Where does the word "every" show up in the data? Please find each such line and copy it.

> [Dataset entries]
──────────

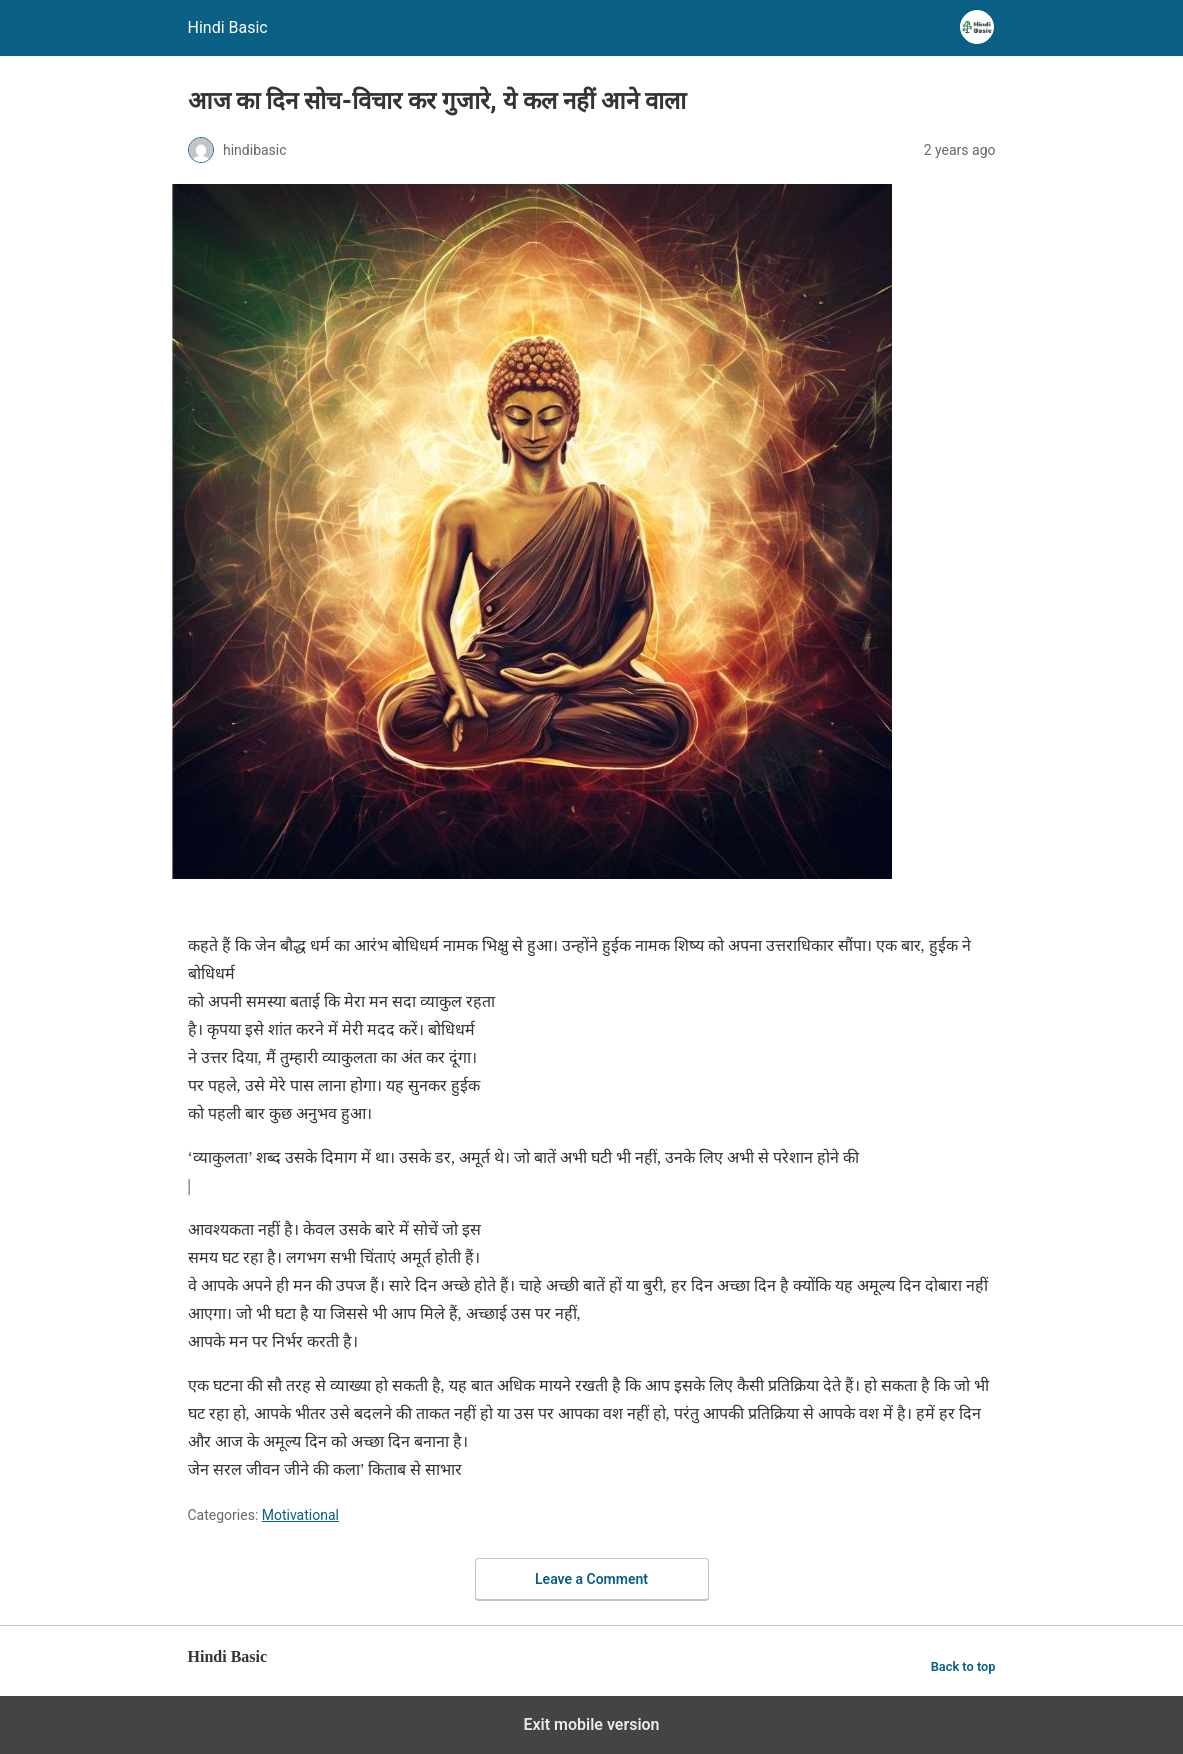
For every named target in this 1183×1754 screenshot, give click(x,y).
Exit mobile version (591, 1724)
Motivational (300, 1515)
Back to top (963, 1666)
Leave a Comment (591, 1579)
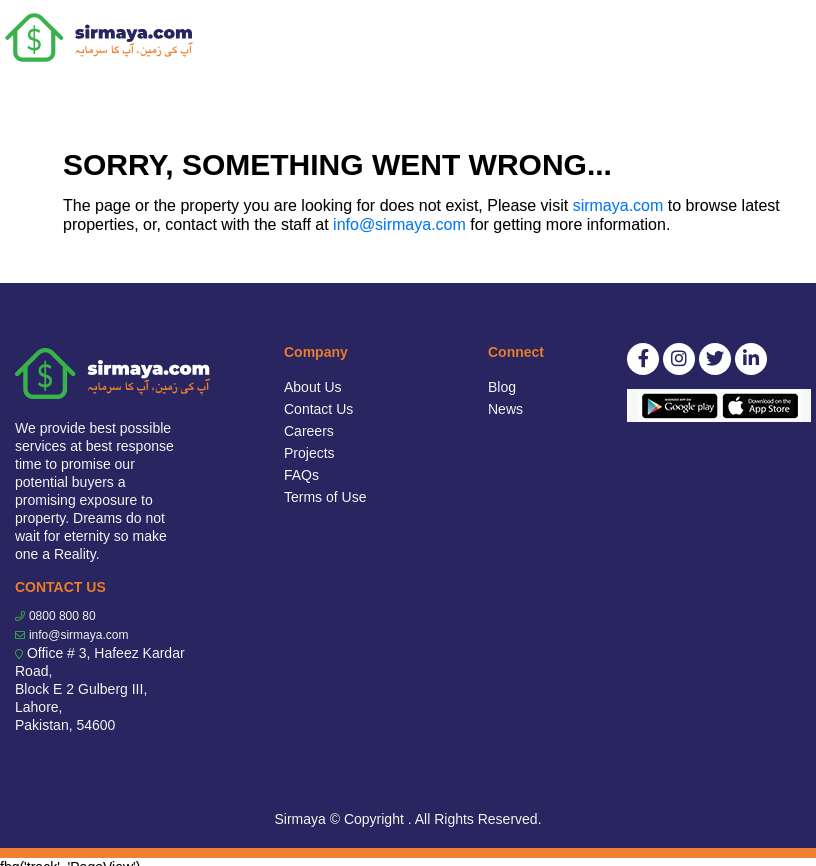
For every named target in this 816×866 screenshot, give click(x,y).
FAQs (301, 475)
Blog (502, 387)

──────────

> [ANSWER TO THE EXERCISE]
For every named target in this 1183×1754 screenshot, give click(x,y).
For every named target in this 816×866 screenshot, give click(x,y).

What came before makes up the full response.